A general approach to reparameterization

discourse

#1

Hi all,

In finite dimensional models, the Central Limit Theorem can usually be applied to prove that the posterior distribution converges to a multivariate normal as the amount of data grows. However, Stan can have trouble sampling from multivariate normals when the parameters are highly correlated. My idea is to use draws from an initial “bad” parameterization to locate a better one.

Suppose f(y|theta) is the model and f(theta) is the prior. What do you think about the following general strategy:

  1. Obtain an initial set of draws from the posterior f(y|theta)f(theta) in the usual fashion
  2. Use the draws to compute a posterior mean vector mu and a posterior covariance matrix Sigma
  3. Reparameterize the model as f(y|mu + L_Sigma * epsilon)f(mu + L_Sigma * epsilon), where L_Sigma is the Cholesky factor of Sigma
  4. Obtain draws from the posterior of epsilon
  5. Iterate to update mu and Sigma

I’ve had some success with this approach in practice, as the posterior of epsilon is usually “close” to a multivariate standard normal.


#2

That is computationally very expensive and would be better achieved by adapting the whole mass matrix (same cost), more efficient.


#3

This is similar to what Stan already does if you specify a dense mass matrix (Euclidean metric). It uses exponentially increasing blocks to alternatively draw a sample and update the covariance matrix estimate. We can then use that to adjust the metric over which we sample.

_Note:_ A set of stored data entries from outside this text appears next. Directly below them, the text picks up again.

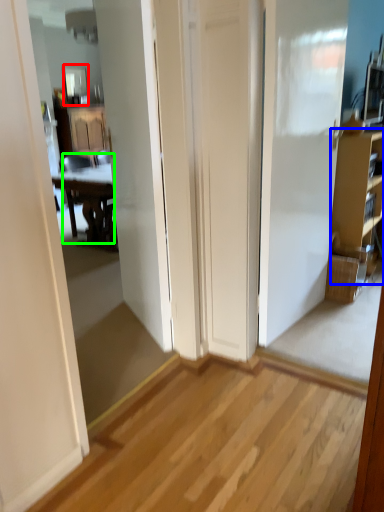 Question: Estimate the real-world distances between objects in this image. Which object is closer to mirror (highlighted by a red box), cabinetry (highlighted by a blue box) or chair (highlighted by a green box)?

Choices:
 (A) cabinetry
 (B) chair

Answer: (B) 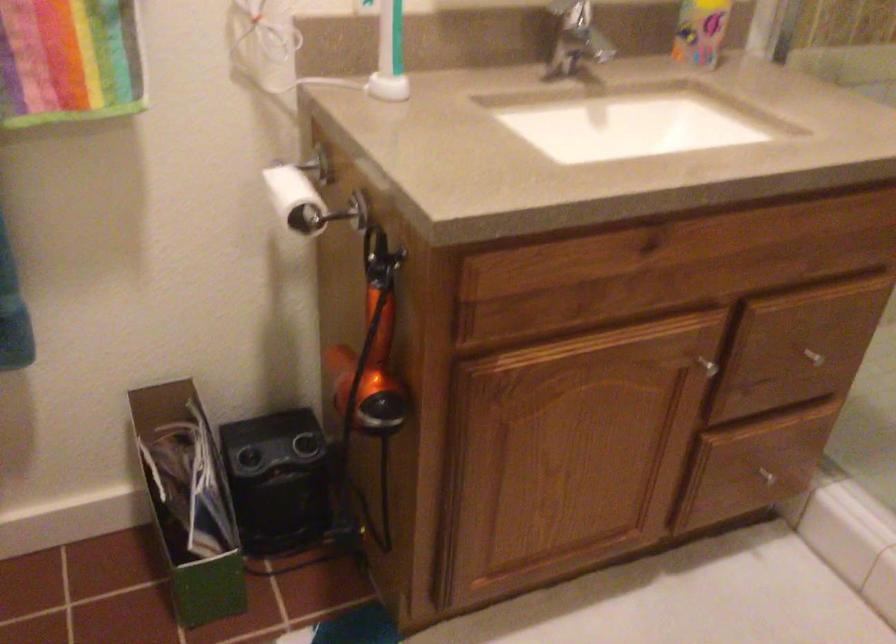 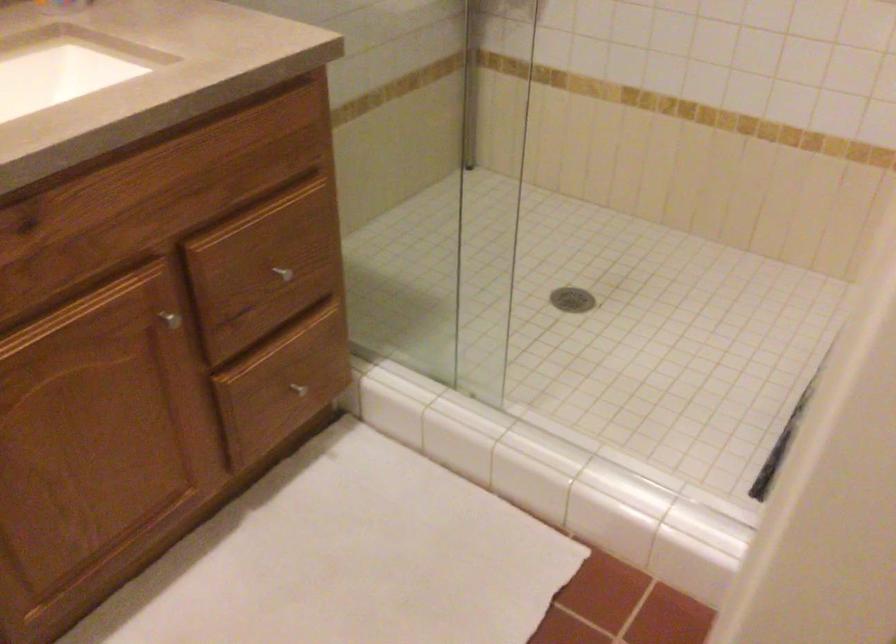 Question: How did the camera likely rotate?

Choices:
 (A) Left
 (B) Right
 (C) Up
 (D) Down

Answer: (B) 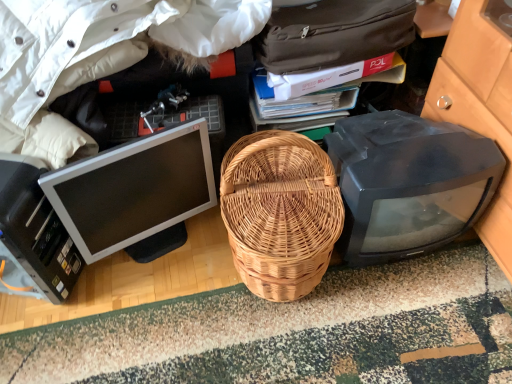 The width and height of the screenshot is (512, 384). I want to click on vacant area that is in front of natural wicker picnic basket at center, so click(x=283, y=347). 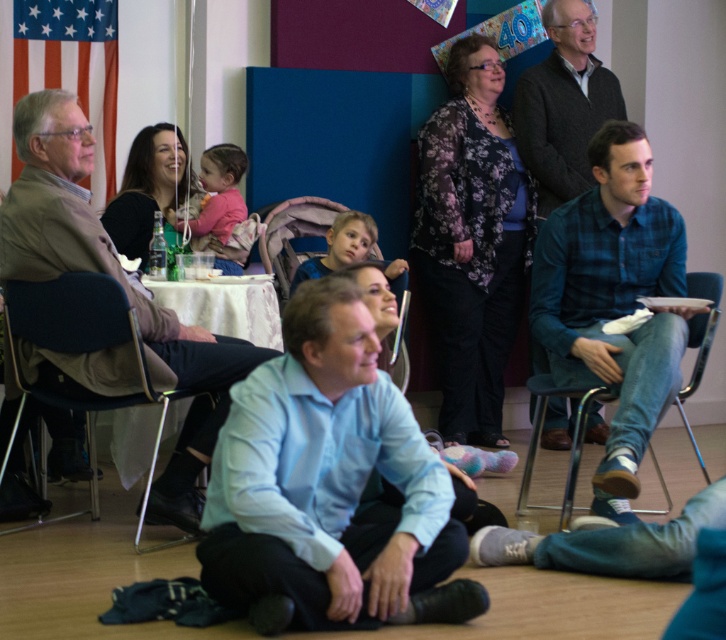 You are a photographer at the event and want to take a photo of the matte plastic chair at center without the matte brown jacket at left blocking it. What should you do?

Move the matte brown jacket at left behind the matte plastic chair at center since the matte brown jacket at left is currently in front of the matte plastic chair at center.

You are organizing a photo shoot and need to ensure that all subjects are visible in the frame. Given the blue plaid shirt at center and the metallic silver chair at lower left, which object should you prioritize positioning closer to the camera to maintain clarity?

The blue plaid shirt at center should be positioned closer to the camera because it is larger in size compared to the metallic silver chair at lower left, ensuring both objects are clearly visible in the frame.

You are standing at the entrance of the room and want to move to the back wall. There are two chairs in your way, the metallic blue chair at right and the matte plastic chair at center. Which chair do you need to go around first?

The metallic blue chair at right is in front of the matte plastic chair at center, so you need to go around the metallic blue chair at right first before reaching the matte plastic chair at center.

We essentially do what you’re suggesting informally by reparameterizing a model by eye to try to put all the parameters on the same scale. Once everything’s on a unit scale, correlation doesn’t matter. It’s not the correlation that hurts Stan, it’s the varying scales plus correlation when we use a diagonal metric. Also, varying curvature is a problem in that there’s no fixed mass matrix/metric that works everywhere, so we have to be conservative, which can result in slow sampling with a small step size (the alternative is to introduce more bias as you won’t get into the high curvature regions with larger step sizes).